20      Here, not only were Wiechmann’s efforts reasonable, they were extraordinary:  he sent the sheriff’s department a subpoena, allowing ample time for it to be served upon Peaslee at an address where Peaslee had been served just four months earlier; he tried to contact Peaslee by phone; he hired a private investigator who attempted service and ultimately contacted Peaslee’s mother in an attempt to locate Peaslee; and he contacted the probation department and followed up on the information the supervisor gave him.  Indeed, the probation department was no more successful in locating Peaslee at his home or at work than was Wiechmann.

            21      The trial court faulted Wiechmann for not looking on CCAP for Peaslee’s address prior to trial, for not serving him at the CCAP address until the first day of trial and for not attempting service at his place of employment until during trial.  Additionally, the trial court stated that Wiechmann should have served Peaslee during Peaslee’s most recent court appearance in his separate case.  While it is possible that these methods might have proved successful, Wiechmann was not required to exhaust the possible ways Peaslee might have been served.  Rather, Wiechmann was only required to use reasonable means; that is, a good faith effort to produce the witness.  He did so by attempting service through a law enforcement officer, through a private investigator, through information supplied by the probation department and by personally calling Peaslee.  These attempts were more than adequate.  Finally, it is also well to remember that, had the trial court issued a body attachment at the beginning of the first jury trial, as Wiechmann apparently requested, Peaslee would have, in all likelihood, been present to testify.

            22      In Keith, the trial court found the attempts to contact witnesses were reasonable and the witnesses were declared unavailable when the only search for them consisted of checking the Department of Transportation and police computers for current addresses.  Id., 216 Wis. 2d at 73‑74.  Far more was done here.  Wiechmann’s attempts at producing Peaslee for trial fell well within the alternative method of “other reasonable means” set forth in the statute.  Moreover, it appears that the trial court applied the wrong standard.  Rather than determining what a reasonable attorney would have done, the trial court measured Wiechmann’s conduct against that of a police officer who is seeking a person: 

            I don’t think your efforts at this point are reasonable.  If I’d been told by my sergeant in the police department to go locate this guy and I came back with the same efforts you did, well, I went to an address, I sent somebody to an address [where it was believed Peaslee resided], I mean the sergeant would have laughed at me.

            I mean, that’s what a policeman would do.  If you want the guy to show up, you call the—his agent and say make him show up at the district station.  If he doesn’t, threaten to put a hold on him.  You say that the Judge is going to issue a body attachment against him and that will be grounds for putting a hold on him and have that agent or the agent’s supervisor contact that probationer and lean on him to appear in court tomorrow afternoon.

Given Wiechmann’s diligent efforts, Peaslee was unavailable under Wis.

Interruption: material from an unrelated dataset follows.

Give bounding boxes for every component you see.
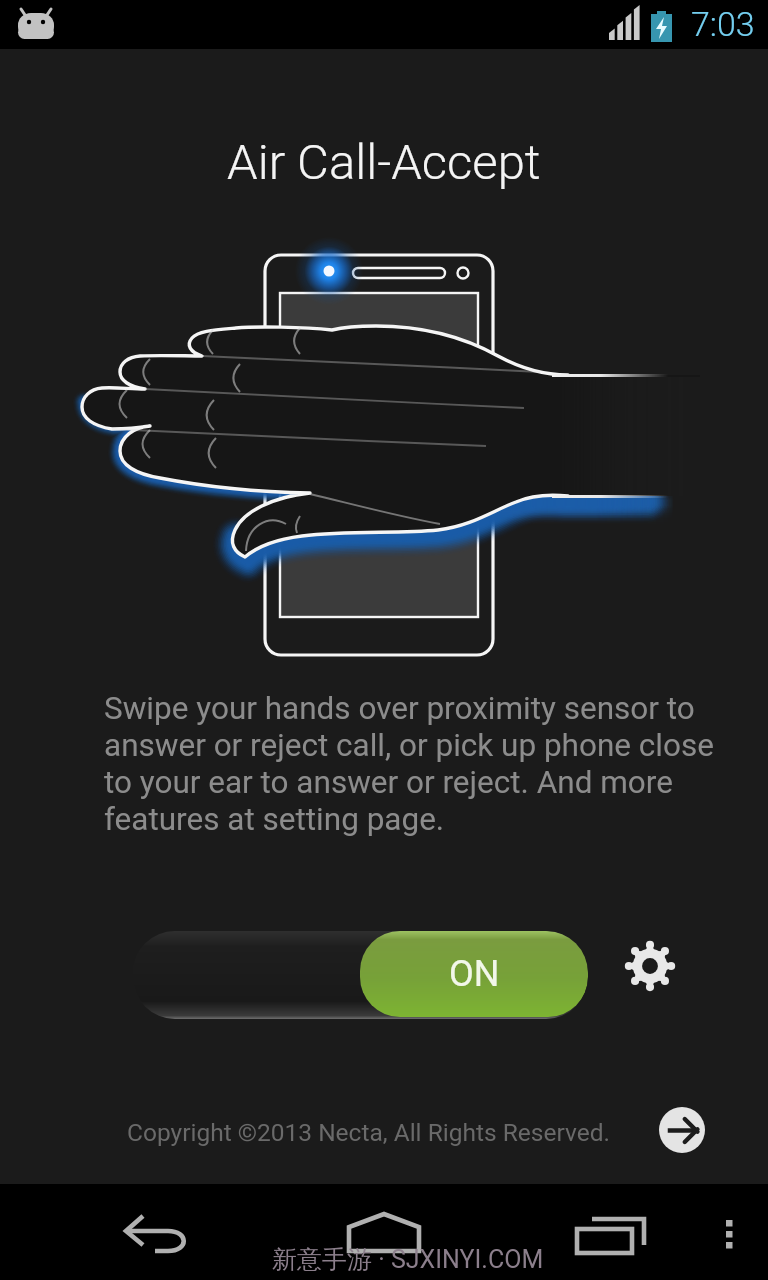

Stat. § 908.04(1)(e).  Consequently, Wiechmann was not ineffective.  Furthermore, the error would not be harmless if the statements were both exculpatory and corroborated.  This is so because Miller was denied the opportunity to call Franco and Bennett, who would have claimed that Peaslee admitted to them that he was the driver. 

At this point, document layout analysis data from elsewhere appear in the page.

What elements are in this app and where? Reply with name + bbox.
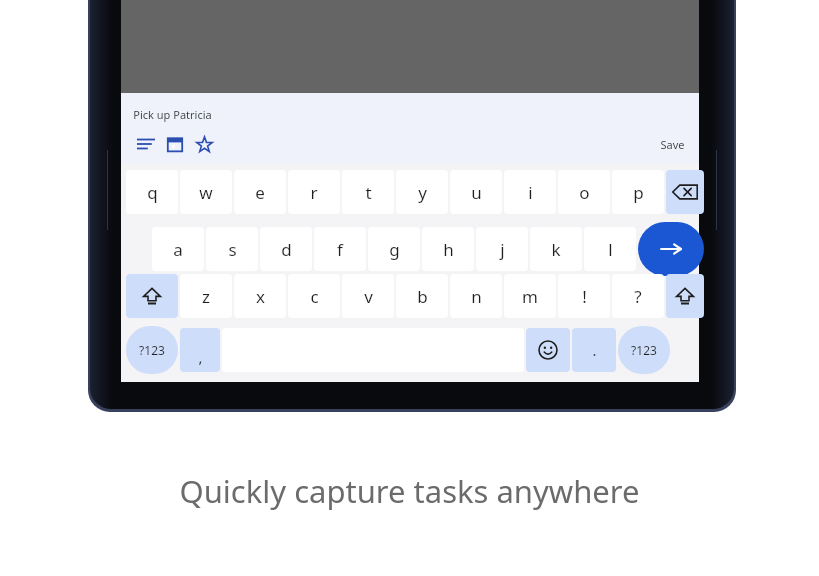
button[interactable]: o xyxy=(558,170,610,214)
button[interactable]: Emoji xyxy=(526,328,570,372)
staticText: z xyxy=(202,285,210,308)
staticText: . xyxy=(592,340,597,360)
staticText: i xyxy=(528,181,533,204)
staticText: o xyxy=(579,181,590,204)
button[interactable]: , xyxy=(180,328,220,372)
button[interactable]: Enter xyxy=(638,222,704,276)
staticText: ! xyxy=(582,285,587,308)
staticText: , xyxy=(198,347,203,367)
staticText: t xyxy=(365,181,372,204)
staticText: a xyxy=(173,238,183,261)
staticText: r xyxy=(310,181,318,204)
staticText: q xyxy=(147,181,158,204)
button[interactable]: f xyxy=(314,227,366,271)
staticText: e xyxy=(255,181,265,204)
button[interactable]: x xyxy=(234,274,286,318)
staticText: d xyxy=(281,238,292,261)
staticText: b xyxy=(417,285,428,308)
button[interactable]: i xyxy=(504,170,556,214)
staticText: c xyxy=(310,285,319,308)
staticText: ?123 xyxy=(631,342,657,358)
staticText: s xyxy=(228,238,237,261)
button[interactable]: c xyxy=(288,274,340,318)
other: Details xyxy=(137,137,155,151)
staticText: x xyxy=(256,285,265,308)
button[interactable]: e xyxy=(234,170,286,214)
button[interactable]: y xyxy=(396,170,448,214)
staticText: g xyxy=(389,238,400,261)
button[interactable]: m xyxy=(504,274,556,318)
button[interactable]: a xyxy=(152,227,204,271)
button[interactable]: d xyxy=(260,227,312,271)
staticText: Pick up Patricia xyxy=(133,107,212,122)
staticText: Quickly capture tasks anywhere xyxy=(179,470,640,512)
button[interactable]: r xyxy=(288,170,340,214)
staticText: m xyxy=(522,285,538,308)
staticText: j xyxy=(500,238,505,261)
staticText: w xyxy=(199,181,213,204)
button[interactable]: z xyxy=(180,274,232,318)
button[interactable]: Star xyxy=(191,131,217,157)
button[interactable]: ?123 xyxy=(126,326,178,374)
button[interactable]: Set date xyxy=(162,131,188,157)
staticText: f xyxy=(337,238,343,261)
button[interactable]: q xyxy=(126,170,178,214)
staticText: p xyxy=(633,181,644,204)
button[interactable]: ! xyxy=(558,274,610,318)
button[interactable]: Save xyxy=(660,137,685,152)
button[interactable]: h xyxy=(422,227,474,271)
staticText: l xyxy=(608,238,613,261)
staticText: Save xyxy=(660,137,685,152)
other: Star xyxy=(196,136,213,153)
button[interactable]: Shift xyxy=(666,274,704,318)
button[interactable]: ? xyxy=(612,274,664,318)
button[interactable]: ?123 xyxy=(618,326,670,374)
staticText: n xyxy=(471,285,482,308)
button[interactable]: Backspace xyxy=(666,170,704,214)
button[interactable]: v xyxy=(342,274,394,318)
button[interactable]: Shift xyxy=(126,274,178,318)
button[interactable]: k xyxy=(530,227,582,271)
other: Set date xyxy=(167,136,183,152)
button[interactable]: j xyxy=(476,227,528,271)
button[interactable]: Details xyxy=(133,131,159,157)
button[interactable]: . xyxy=(572,328,616,372)
staticText: h xyxy=(443,238,454,261)
staticText: u xyxy=(471,181,482,204)
button[interactable]: g xyxy=(368,227,420,271)
staticText: ?123 xyxy=(139,342,165,358)
button[interactable]: s xyxy=(206,227,258,271)
staticText: k xyxy=(551,238,561,261)
button[interactable]: l xyxy=(584,227,636,271)
button[interactable]: n xyxy=(450,274,502,318)
staticText: y xyxy=(418,181,427,204)
staticText: ? xyxy=(634,285,642,308)
button[interactable]: p xyxy=(612,170,664,214)
button[interactable]: w xyxy=(180,170,232,214)
staticText: v xyxy=(364,285,373,308)
button[interactable]: u xyxy=(450,170,502,214)
button[interactable]: t xyxy=(342,170,394,214)
button[interactable]: b xyxy=(396,274,448,318)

B.  The statements were not ambiguous, were exculpatory and they were

            23      The State argues that Wiechmann’s efforts were reasonable, and consequently, that Wiechmann was not deficient in his performance.  The State, however, insists that Peaslee’s prior statements were not admissible because they were not corroborated.  As noted, the trial court found that Wiechmann’s efforts were not reasonable.  The trial court also stated that, had Peaslee been subpoenaed, it would not have admitted the testimony of Franco and Bennett because the  trial  court believed the statements were ambiguous, non‑exculpatory and uncorroborated.  This court disagrees.

            24      The standard for corroboration of hearsay statements against penal interest “is corroboration sufficient to permit a reasonable person to conclude, in light of all the facts and circumstances, that the statement could be true.”  State v. Anderson, 141 Wis. 2d 653, 660, 416 N.W.2d 276 (1987).

            25      During Franco’s testimony at the first trial—which presumably would have been his testimony at the second trial—Franco testified that Peaslee told him that he would “man up to it” if called to court.   The trial court seized on this testimony and remarked: 

In this trial if the alleged statement of Jamie Peaslee that he would, quote, man up to it, close quote, is interpreted and Juan Franco interprets it that Jamie Peaslee was driving, it does not automatically exclude the possibility of Jerry Miller’s guilt.

            Peaslee could have been driving part of the night of this incident and then due to his physical incapacity because of his extreme intoxication turned the keys of his truck over to the defendant, Jerry Miller.  We can’t know if that possibly was what happened.

            In addition, the phrase, quote, man up to it, close quote, may simply mean that Jamie Peaslee feels morally responsible for Jerry L. Miller’s predicament of being a defendant in a drunk driving case because he, comma, Peaslee, comma, got so drunk that Peaslee turned the driving of his truck over to the defendant, Jerry Miller.  We can’t know if manning up to it merely meant in Peaslee’s mind acknowledging his moral responsibility as opposed to Miller’s legal responsibility from having been driving part or all of that evening.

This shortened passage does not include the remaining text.